▸ **WHAT TO DO**
Search the data for the string "pouvez" and gather each line it is in.

▸ **RECORD EXCERPTS**
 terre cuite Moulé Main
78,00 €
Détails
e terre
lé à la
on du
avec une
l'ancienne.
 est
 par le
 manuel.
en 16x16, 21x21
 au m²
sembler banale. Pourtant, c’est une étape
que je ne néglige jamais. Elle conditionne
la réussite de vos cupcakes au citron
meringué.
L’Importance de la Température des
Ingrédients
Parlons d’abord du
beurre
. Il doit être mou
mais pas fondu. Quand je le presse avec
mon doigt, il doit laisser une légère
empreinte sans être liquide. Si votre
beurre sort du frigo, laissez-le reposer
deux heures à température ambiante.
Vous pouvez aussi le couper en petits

...

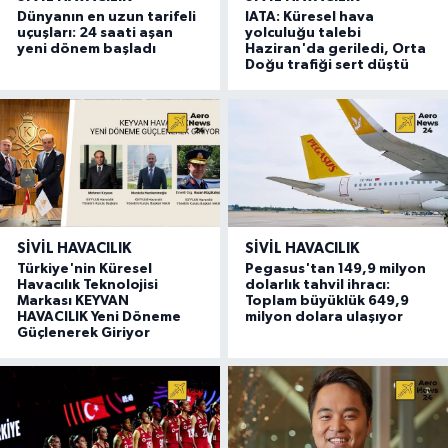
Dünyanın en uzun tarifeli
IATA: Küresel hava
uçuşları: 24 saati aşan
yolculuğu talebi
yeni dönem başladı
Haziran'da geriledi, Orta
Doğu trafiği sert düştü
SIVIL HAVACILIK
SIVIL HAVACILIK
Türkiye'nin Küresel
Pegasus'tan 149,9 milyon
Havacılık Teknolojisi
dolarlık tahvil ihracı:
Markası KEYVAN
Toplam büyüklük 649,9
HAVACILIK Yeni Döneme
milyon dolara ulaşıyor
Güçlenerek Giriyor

...

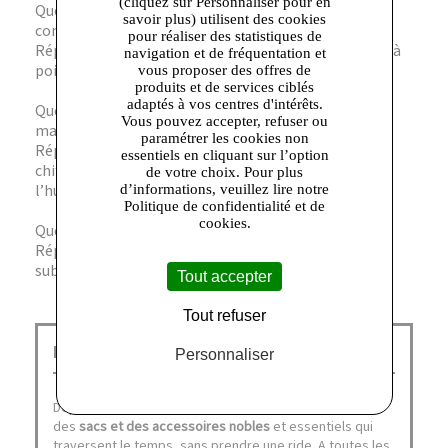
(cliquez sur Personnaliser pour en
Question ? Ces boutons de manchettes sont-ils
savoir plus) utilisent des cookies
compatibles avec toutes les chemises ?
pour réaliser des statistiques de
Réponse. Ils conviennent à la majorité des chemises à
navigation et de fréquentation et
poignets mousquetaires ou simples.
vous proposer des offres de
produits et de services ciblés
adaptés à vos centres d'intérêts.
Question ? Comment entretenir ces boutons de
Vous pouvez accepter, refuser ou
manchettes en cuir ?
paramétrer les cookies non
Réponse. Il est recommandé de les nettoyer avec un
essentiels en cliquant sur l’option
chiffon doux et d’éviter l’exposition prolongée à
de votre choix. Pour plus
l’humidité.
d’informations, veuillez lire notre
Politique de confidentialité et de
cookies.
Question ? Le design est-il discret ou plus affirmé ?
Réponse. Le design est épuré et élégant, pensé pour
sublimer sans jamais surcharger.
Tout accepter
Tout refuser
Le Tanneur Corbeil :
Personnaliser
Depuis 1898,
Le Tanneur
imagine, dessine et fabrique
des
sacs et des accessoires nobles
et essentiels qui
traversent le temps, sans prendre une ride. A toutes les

▸ **COMPLETED TASK**
Vous pouvez aussi le couper en petits
Vous pouvez accepter, refuser ou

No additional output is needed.